[Extracted data entries]
BEGIN

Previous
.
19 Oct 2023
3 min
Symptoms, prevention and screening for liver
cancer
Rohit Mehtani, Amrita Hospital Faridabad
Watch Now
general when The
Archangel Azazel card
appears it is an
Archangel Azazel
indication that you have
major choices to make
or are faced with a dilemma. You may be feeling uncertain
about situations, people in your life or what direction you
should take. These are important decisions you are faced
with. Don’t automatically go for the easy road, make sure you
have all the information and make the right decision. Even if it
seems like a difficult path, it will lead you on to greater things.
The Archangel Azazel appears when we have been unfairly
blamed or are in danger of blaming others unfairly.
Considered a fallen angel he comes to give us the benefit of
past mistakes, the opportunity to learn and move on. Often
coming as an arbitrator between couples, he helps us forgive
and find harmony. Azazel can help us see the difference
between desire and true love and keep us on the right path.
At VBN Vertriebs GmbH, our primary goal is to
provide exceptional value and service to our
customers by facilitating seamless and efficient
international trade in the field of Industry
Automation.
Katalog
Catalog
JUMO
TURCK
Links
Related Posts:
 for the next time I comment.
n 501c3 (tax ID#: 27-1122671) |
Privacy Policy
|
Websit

END
BEGIN

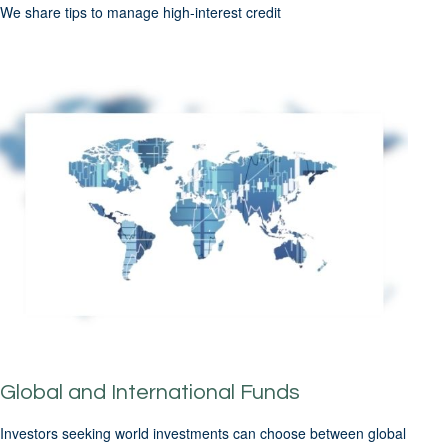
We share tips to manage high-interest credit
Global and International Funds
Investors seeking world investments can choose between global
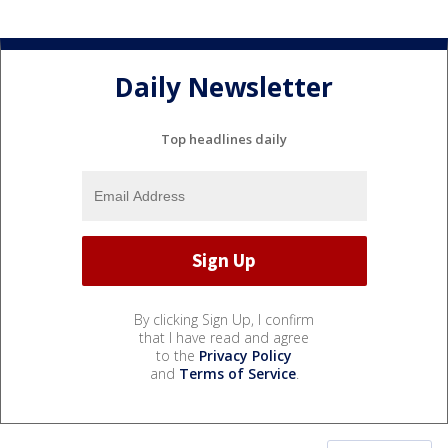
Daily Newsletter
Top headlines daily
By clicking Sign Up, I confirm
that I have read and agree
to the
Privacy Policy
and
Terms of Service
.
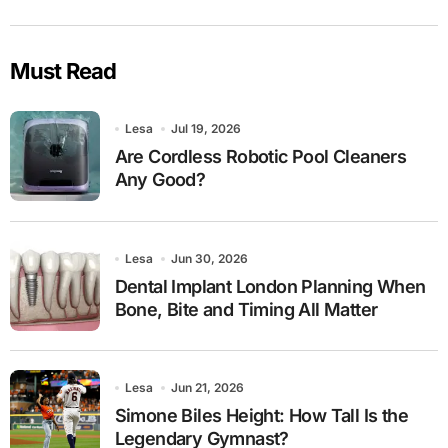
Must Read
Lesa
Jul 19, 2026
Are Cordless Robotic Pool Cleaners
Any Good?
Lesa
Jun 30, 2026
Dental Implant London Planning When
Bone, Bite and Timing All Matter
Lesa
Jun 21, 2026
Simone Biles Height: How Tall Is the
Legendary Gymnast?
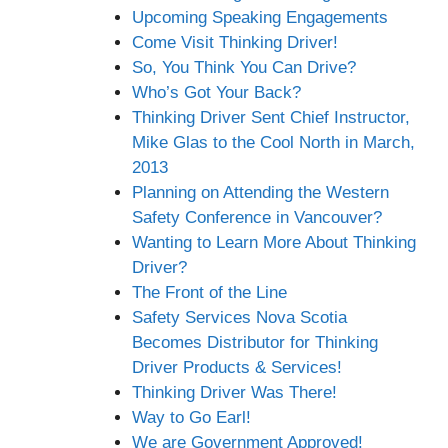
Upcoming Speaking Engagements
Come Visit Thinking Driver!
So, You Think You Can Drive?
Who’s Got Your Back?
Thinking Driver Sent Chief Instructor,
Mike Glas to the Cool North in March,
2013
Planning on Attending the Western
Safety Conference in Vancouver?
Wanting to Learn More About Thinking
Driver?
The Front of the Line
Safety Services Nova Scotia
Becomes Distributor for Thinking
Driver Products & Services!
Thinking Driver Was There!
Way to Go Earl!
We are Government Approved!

END

Prompt: The answer is the lines above between the line holding "The Front of the Line" and the line holding "We are Government Approved!", inclusive, each written out exactly, and no others.

Expected output:
The Front of the Line
Safety Services Nova Scotia
Becomes Distributor for Thinking
Driver Products & Services!
Thinking Driver Was There!
Way to Go Earl!
We are Government Approved!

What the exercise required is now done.